● **WORK INSTRUCTIONS**
The line holding "raggiungere i tuoi obiettivi in modo più" and every line after it through the end of the entries below: retype these exactly and nothing more.

[Extracted records]
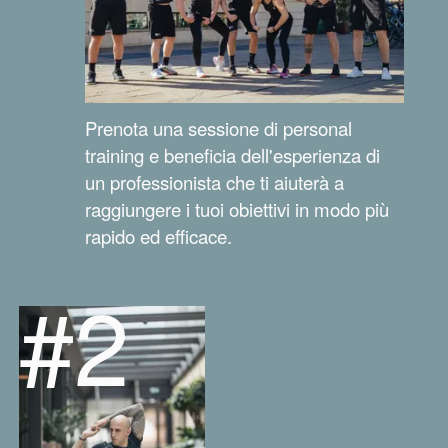
Prenota una sessione di personal
training e beneficia dell'esperienza di
un professionista che ti aiuterà a
raggiungere i tuoi obiettivi in modo più
rapido ed efficace.
#2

● **REPLY TO THE EXERCISE**
raggiungere i tuoi obiettivi in modo più
rapido ed efficace.
#2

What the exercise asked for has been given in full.